Begini petikan lariknya, ”Dengarkanlah tembang Danilla/Siapa pula penyanyi itu tapi mengapa lagu-lagunya sungguh kurasa/Benar adanya kurasa/Haru ‘ku dibuatnya.” Itu bukannya menyombong. Danilla membicarakan kasak-kusuk warganet dari sudut pandang mereka.

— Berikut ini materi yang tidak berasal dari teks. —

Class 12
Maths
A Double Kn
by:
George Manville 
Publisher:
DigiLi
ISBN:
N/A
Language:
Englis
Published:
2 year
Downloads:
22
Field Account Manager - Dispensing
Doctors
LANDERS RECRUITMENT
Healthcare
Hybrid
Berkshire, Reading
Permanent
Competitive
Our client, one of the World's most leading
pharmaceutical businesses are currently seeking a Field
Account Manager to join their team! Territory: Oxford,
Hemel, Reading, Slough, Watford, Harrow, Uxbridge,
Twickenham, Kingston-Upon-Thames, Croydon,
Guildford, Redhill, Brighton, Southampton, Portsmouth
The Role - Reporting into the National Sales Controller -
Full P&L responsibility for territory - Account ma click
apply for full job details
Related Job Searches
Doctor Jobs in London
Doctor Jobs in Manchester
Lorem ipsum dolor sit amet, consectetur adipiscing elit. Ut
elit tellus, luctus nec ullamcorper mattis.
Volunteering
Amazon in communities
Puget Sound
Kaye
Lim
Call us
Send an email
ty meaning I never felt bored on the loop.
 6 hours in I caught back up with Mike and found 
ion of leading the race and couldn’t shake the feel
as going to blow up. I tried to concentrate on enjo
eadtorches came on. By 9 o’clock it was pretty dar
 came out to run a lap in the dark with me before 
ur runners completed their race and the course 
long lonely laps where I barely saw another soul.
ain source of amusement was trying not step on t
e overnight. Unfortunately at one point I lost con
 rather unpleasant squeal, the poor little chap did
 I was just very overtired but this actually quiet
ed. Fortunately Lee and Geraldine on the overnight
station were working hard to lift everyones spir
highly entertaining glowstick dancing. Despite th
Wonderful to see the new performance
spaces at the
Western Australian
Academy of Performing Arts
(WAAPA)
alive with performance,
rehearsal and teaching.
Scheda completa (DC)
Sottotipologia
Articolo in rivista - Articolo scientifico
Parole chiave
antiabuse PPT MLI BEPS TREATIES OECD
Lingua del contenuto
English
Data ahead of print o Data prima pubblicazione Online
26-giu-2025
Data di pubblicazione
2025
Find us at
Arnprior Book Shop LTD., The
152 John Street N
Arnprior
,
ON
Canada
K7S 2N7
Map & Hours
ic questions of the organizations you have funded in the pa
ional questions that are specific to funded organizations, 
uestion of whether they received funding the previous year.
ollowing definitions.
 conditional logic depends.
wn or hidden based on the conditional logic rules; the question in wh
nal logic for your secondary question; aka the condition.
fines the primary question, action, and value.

Perihal komentar negatif warganet, dia terakan di lagu ”Dungu-dungu”. Danilla merasa, komentar itu asal ucap, atau hanya mau membicarakan apa yang mereka suka meski Danilla melontarkan konten berbobot. ”Kuberikan segenap kesungguhanku/Selayang seru/Diminatinya yang dungu-dungu/Suka hatimu.”
Ada kejutan paduan suara di lagu ini dalam ragam bahasa. Kalau Anda mengerti bahasa Sunda, mungkin Anda ikut tertawa bersama tim paduan suara jadi-jadian ini.
Tentang persahabatan
Danilla juga menyuguhkan lagu-lagu tentang pertemanan, baik dengan manusia maupun hewan. Pada nomor ”Bukan Otomata”, sikap Danilla tegas pada kesetaraan makhluk hidup. ”Kesadaran nyata/mereka merasa yang sama nyerinya/Sungguh jelas sungguh kita tak beda.”

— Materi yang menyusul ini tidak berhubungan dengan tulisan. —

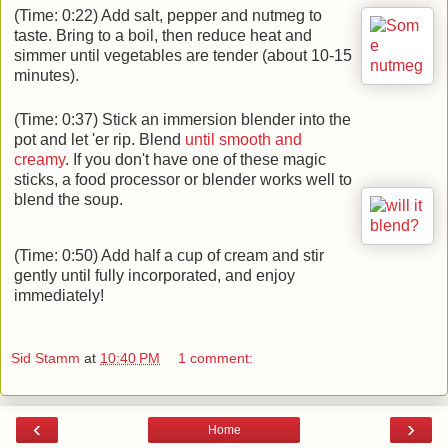
(Time: 0:22) Add salt, pepper and nutmeg to
taste. Bring to a boil, then reduce heat and
simmer until vegetables are tender (about 10-15
minutes).
(Time: 0:37) Stick an immersion blender into the
pot and let 'er rip. Blend
until smooth and
creamy
. If you don't have one of these magic
sticks, a food processor or blender works well to
blend the soup.
(Time: 0:50) Add half a cup of cream and stir
gently until fully incorporated, and enjoy
immediately!
Sid Stamm
at
10:40 PM
1 comment:
‹
›
Home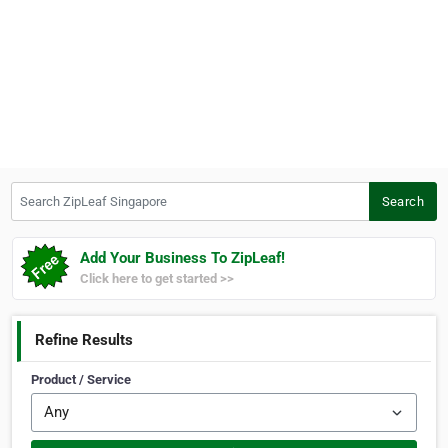
Search ZipLeaf Singapore
Search
Add Your Business To ZipLeaf!
Click here to get started >>
Refine Results
Product / Service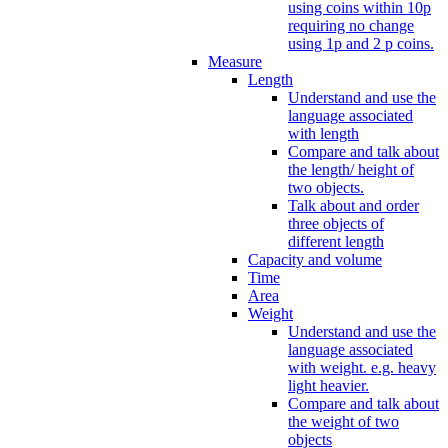
using coins within 10p
requiring no change
using 1p and 2 p coins.
Measure
Length
Understand and use the
language associated
with length
Compare and talk about
the length/ height of
two objects.
Talk about and order
three objects of
different length
Capacity and volume
Time
Area
Weight
Understand and use the
language associated
with weight. e.g. heavy
light heavier.
Compare and talk about
the weight of two
objects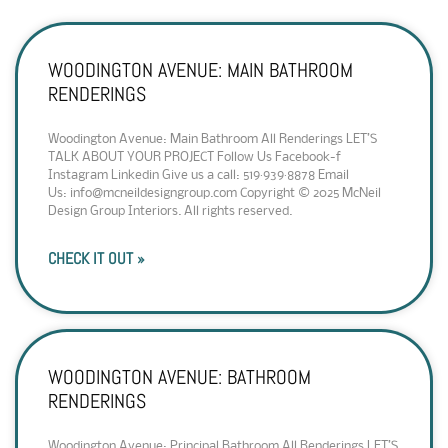
WOODINGTON AVENUE: MAIN BATHROOM
RENDERINGS
Woodington Avenue: Main Bathroom All Renderings LET’S
TALK ABOUT YOUR PROJECT Follow Us Facebook-f
Instagram Linkedin Give us a call: 519·939·8878 Email
Us: info@mcneildesigngroup.com Copyright © 2025 McNeil
Design Group Interiors. All rights reserved.
CHECK IT OUT »
WOODINGTON AVENUE: BATHROOM
RENDERINGS
Woodington Avenue: Principal Bathroom All Renderings LET’S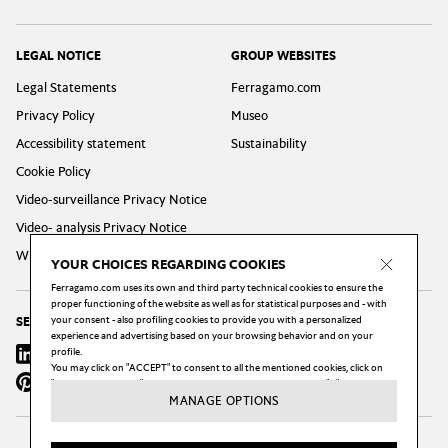
LEGAL NOTICE
GROUP WEBSITES
Legal Statements
Ferragamo.com
Privacy Policy
Museo
Accessibility statement
Sustainability
Cookie Policy
Video-surveillance Privacy Notice
Video- analysis Privacy Notice
Whistleblowing Privacy Policy
YOUR CHOICES REGARDING COOKIES
Ferragamo.com uses its own and third party technical cookies to ensure the
proper functioning of the website as well as for statistical purposes and - with
your consent - also profiling cookies to provide you with a personalized
SEGUICI
experience and advertising based on your browsing behavior and on your
Linkedin
profile.
Instagram
Youtube
X
Facebook
You may click on "ACCEPT" to consent to all the mentioned cookies, click on
Pinterest
Wechat
Weibo
"MANAGE OPTIONS" to configure your choices, or click on the "X" button to
reject all the cookies subject to your consent.
MANAGE OPTIONS
You may change your preferences, and in particular withdraw your consent at
any moment, by clicking on the "Cookie Settings" link at the bottom of each
page of our website.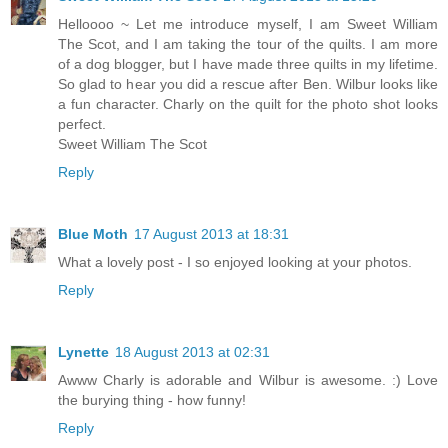
Helloooo ~ Let me introduce myself, I am Sweet William
The Scot, and I am taking the tour of the quilts. I am more
of a dog blogger, but I have made three quilts in my lifetime.
So glad to hear you did a rescue after Ben. Wilbur looks like
a fun character. Charly on the quilt for the photo shot looks
perfect.
Sweet William The Scot
Reply
Blue Moth
17 August 2013 at 18:31
What a lovely post - I so enjoyed looking at your photos.
Reply
Lynette
18 August 2013 at 02:31
Awww Charly is adorable and Wilbur is awesome. :) Love
the burying thing - how funny!
Reply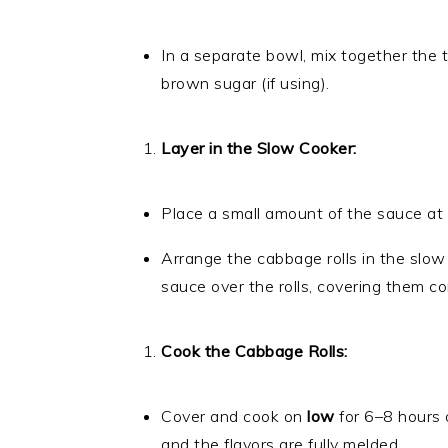
In a separate bowl, mix together the 
brown sugar (if using).
Layer in the Slow Cooker:
Place a small amount of the sauce at
Arrange the cabbage rolls in the slow
sauce over the rolls, covering them co
Cook the Cabbage Rolls:
Cover and cook on
low
for 6–8 hours 
and the flavors are fully melded.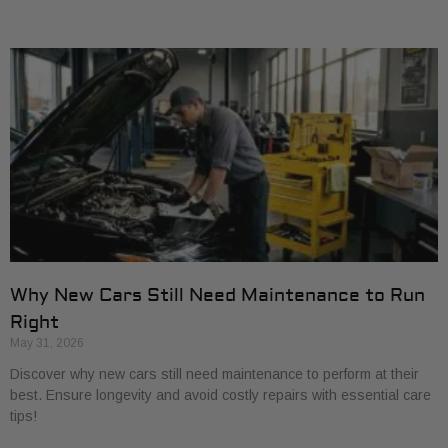
Why New Cars Still Need Maintenance to Run
Right
May 31, 2026
Discover why new cars still need maintenance to perform at their
best. Ensure longevity and avoid costly repairs with essential care
tips!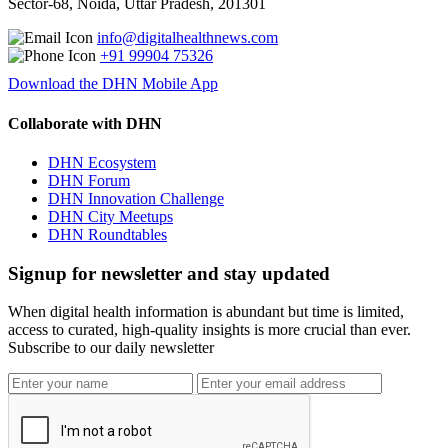
Sector-68, Noida, Uttar Pradesh, 201301
info@digitalhealthnews.com
+91 99904 75326
Download the DHN Mobile App
Collaborate with DHN
DHN Ecosystem
DHN Forum
DHN Innovation Challenge
DHN City Meetups
DHN Roundtables
Signup for newsletter and stay updated
When digital health information is abundant but time is limited,
access to curated, high-quality insights is more crucial than ever.
Subscribe to our daily newsletter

Sementara pada nomor ”Di Balik Selimut”, Danilla mengutarakan keintimannya bersama kucing bernama Lupus Mutiara, kucing yang berkeliaran di studio mereka. ”Di balik selimutku, ku tahu ada yang menunggu”, yaitu Si Lupus, yang mengeong di ujung lagu.

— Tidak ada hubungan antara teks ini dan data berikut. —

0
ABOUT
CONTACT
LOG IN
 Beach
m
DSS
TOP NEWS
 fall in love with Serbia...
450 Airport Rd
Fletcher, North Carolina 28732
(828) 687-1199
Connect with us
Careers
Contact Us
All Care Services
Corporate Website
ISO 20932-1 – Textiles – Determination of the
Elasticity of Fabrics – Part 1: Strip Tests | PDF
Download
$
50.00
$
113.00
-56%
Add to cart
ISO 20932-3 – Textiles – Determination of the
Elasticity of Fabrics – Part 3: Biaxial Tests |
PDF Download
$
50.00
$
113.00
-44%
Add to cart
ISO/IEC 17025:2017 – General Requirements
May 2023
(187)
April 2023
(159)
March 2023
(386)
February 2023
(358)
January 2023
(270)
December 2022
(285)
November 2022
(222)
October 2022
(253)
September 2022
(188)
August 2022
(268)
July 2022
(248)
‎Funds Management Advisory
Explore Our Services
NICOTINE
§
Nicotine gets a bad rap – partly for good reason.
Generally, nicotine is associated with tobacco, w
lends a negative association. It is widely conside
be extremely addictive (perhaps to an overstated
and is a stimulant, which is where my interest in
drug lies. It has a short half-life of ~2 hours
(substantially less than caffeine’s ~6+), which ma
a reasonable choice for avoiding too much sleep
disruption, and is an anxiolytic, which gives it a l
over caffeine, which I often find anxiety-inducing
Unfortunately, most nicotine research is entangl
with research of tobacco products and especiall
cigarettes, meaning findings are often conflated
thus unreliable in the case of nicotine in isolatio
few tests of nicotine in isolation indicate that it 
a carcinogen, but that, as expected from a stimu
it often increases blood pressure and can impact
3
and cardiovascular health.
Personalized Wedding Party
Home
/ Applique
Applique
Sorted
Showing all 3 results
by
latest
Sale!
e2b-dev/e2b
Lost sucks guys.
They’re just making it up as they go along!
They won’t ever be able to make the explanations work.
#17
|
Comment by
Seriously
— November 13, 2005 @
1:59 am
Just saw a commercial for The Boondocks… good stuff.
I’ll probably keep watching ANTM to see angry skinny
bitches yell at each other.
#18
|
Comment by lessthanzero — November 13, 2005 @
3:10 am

Sementara lagu ”Maka dari Itu”, Danilla bercerita tentang hubungan pertemanan—sesama manusia—yang saling bantu-membantu, tetapi rupanya harus bersiap menghadapi perpisahan. Lagu bernuansa sendu, tetapi megah ini dilengkapi sesi musik gesek. Namun, ada potongan suara yang sepertinya jadi bagian bercanda mereka, yaitu suara kokok ayam.
Adalah Lafa Pratomo, koproduser album, yang jadi ”penjaga gawang” supaya isian-isian bunyi tidak kelewat cengengesan. ”Album-album Project Pop atau Padhyangan Project jadi tolok ukur kalau lagu di sini (Popseblay) sudah kelewat lawak, dan perlu direm. Aku menghindari album ini jadi album komedi. Mudah-mudahan rasanya begitu,” kata Lafa.
Komedi atau tidak, rasanya sudah jadi urusan pendengar karena album ini sudah beredar. Yang jelas, Danilla merasa tak banyak berubah sejak album pertama. Lewat Popseblay, dia sekadar meluapkan kisah pertemanan dengan terdekatnya. Boleh, dong.